# Blue Ameraucana boy or girl?



## jzervas92 (Sep 7, 2013)

Hi everyone, I have a blue ameraucana chick and I was told it is a month old and is definitely a pullet. But I'm not so sure that what I was told is true, so I wanted some more opinions. What do you guys think is she a girl? Is the breed correct? She looks a little small to be a month old. All the pictures are of one chick.


----------



## Bee (Jun 20, 2013)

Looks like a boy to me!


----------



## jennifer (May 14, 2013)

I agree with bee.


----------



## jzervas92 (Sep 7, 2013)

I had a feeling I got stuck with a boy! My neighbors live to close to me so I'm going to have to re home him. It's a shame I was really looking forward to the blue eggs!


----------



## MaransGuy (Jul 15, 2013)

I doesn't look like a Blue Ameraucana to me. It might be a Splash Ameraucana?? I may be wrong.


----------



## jzervas92 (Sep 7, 2013)

The person I got it from said it was "pure" blue but it's probably not


----------



## jennifer (May 14, 2013)

I had blue, blue Wheaton, splash, Wheaton, but I still can't tell you which it looked like at that age. I'm sure it's not a full blue. Looks pretty though. Also... You never know about our opinions. It could very well be a hen. Wait a couple weeks before you re home her.


----------



## MaransGuy (Jul 15, 2013)

Well said Jennifer.


----------



## jzervas92 (Sep 7, 2013)

It's gonna be interesting to see what he or she turns out to be! I'm gonna wait till he crows before I re home him. Thanks for all the responses! I have my fingers crossed that it turns out to be a girl!


----------



## Jim (Sep 26, 2012)

For me, Ameraucanas have to be older to tell sex, that pea comb throws me off!


----------



## kjohnstone (Mar 30, 2013)

Not an Ameraucana, shanks and feet wrong color. My Ameraucana were slate of shanks and feet from the day I bought the day-old chicks. My Blue-wheaton girl had lenthwise chick-stripes, w/a black stripe horizontal across each eye. The black (or dark grey) stripes quickly widened until that was the only color on the head.


----------



## Jim (Sep 26, 2012)

kjohnstone said:


> Not an Ameraucana, shanks and feet wrong color. My Ameraucana were slate of shanks and feet from the day I bought the day-old chicks. My Blue-wheaton girl had lenthwise chick-stripes, w/a black stripe horizontal across each eye. The black (or dark grey) stripes quickly widened until that was the only color on the head.

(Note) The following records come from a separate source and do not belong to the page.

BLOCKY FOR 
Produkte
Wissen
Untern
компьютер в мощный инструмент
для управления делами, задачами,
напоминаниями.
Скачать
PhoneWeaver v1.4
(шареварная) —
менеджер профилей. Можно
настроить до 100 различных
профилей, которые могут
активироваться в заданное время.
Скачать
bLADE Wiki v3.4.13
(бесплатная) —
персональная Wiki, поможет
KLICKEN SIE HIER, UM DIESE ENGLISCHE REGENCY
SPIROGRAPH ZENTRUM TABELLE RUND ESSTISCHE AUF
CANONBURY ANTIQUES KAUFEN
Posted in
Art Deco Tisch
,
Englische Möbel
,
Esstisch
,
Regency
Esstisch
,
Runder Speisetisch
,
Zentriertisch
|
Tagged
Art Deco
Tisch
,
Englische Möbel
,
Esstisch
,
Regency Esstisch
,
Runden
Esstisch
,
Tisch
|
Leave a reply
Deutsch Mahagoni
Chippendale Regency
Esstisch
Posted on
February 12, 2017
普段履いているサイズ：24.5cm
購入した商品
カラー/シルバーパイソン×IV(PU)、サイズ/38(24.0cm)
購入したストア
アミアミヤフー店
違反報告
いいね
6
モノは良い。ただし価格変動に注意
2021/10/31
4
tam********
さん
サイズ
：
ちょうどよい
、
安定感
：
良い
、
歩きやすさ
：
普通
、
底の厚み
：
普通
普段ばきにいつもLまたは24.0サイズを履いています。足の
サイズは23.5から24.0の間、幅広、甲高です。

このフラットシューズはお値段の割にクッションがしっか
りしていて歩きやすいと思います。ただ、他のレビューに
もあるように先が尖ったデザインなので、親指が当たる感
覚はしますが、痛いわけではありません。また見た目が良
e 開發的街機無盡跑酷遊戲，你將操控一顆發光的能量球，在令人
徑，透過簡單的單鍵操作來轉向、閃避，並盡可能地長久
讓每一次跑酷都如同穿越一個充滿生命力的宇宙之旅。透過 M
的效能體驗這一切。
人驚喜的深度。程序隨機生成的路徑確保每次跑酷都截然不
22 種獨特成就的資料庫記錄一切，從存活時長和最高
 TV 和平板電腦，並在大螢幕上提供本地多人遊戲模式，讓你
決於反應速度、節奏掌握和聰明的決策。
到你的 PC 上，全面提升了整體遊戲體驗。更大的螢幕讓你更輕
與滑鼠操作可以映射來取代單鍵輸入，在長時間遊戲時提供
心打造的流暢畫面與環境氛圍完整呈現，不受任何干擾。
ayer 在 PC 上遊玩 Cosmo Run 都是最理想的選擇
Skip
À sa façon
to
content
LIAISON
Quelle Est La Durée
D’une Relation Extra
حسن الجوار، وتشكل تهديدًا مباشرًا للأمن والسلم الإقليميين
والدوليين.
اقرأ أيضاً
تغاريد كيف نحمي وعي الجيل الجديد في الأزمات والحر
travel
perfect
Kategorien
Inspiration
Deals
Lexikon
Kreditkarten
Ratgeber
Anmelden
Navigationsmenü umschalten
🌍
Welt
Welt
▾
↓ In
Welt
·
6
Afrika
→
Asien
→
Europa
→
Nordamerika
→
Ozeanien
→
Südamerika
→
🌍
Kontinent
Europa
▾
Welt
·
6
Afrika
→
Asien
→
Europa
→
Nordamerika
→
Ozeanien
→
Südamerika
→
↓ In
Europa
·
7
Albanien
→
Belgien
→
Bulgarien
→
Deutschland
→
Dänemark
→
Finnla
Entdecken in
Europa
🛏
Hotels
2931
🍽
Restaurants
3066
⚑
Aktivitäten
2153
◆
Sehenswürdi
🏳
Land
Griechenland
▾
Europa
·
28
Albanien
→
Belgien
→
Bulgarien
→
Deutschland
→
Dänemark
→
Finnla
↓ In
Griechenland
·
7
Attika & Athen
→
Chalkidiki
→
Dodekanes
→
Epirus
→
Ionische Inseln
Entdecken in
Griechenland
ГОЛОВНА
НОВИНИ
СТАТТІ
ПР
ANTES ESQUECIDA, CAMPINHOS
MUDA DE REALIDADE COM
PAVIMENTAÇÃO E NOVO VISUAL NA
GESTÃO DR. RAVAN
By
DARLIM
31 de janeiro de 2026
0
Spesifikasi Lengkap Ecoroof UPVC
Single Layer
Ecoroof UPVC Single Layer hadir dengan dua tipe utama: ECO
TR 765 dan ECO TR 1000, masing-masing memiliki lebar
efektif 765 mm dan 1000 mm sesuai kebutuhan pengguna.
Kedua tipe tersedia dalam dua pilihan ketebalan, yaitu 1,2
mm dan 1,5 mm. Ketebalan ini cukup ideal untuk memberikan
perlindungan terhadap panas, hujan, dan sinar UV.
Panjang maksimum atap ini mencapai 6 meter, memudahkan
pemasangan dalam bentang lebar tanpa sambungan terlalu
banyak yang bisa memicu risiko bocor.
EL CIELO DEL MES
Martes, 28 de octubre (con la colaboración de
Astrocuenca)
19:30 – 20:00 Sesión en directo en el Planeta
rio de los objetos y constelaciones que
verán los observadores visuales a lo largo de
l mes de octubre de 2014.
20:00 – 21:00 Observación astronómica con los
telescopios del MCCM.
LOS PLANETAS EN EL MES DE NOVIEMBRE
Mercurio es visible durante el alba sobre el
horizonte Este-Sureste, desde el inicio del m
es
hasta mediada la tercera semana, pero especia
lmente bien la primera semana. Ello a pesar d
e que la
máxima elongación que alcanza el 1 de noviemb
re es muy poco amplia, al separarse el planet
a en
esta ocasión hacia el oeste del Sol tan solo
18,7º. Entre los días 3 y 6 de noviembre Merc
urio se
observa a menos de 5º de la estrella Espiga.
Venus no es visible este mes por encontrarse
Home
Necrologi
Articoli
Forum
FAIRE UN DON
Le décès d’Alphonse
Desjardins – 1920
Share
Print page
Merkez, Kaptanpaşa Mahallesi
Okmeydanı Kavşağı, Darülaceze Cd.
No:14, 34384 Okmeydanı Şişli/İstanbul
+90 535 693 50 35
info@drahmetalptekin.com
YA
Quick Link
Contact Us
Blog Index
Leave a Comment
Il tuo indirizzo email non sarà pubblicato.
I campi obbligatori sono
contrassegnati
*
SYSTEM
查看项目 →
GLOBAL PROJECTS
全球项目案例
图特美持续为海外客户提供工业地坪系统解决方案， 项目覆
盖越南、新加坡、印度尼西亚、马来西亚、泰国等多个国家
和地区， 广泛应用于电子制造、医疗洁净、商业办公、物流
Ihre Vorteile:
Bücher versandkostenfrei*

I thought those feet looked fishy too, but, been a while since I have had little Ameraucanas. Could not remember if their color "grew" with them as an EE does.


----------



## Jim (Sep 26, 2012)

Looks like it will still be a cute chick!


----------



## jennifer (May 14, 2013)

That's my blue Wheaton at 8 months old. She lays a nice medium blue egg.
















This is a pic of my Wheaton that turned out to be a rooster.. I thought it was a hen til 3.5 months!!!









You just never know. I bought a blue and it was 5 months before it started filling out. I thought it was a hen the whole time.. Didn't crow til 10 months!


----------



## puppidoodle (Jul 14, 2013)

Pretty chickens though


----------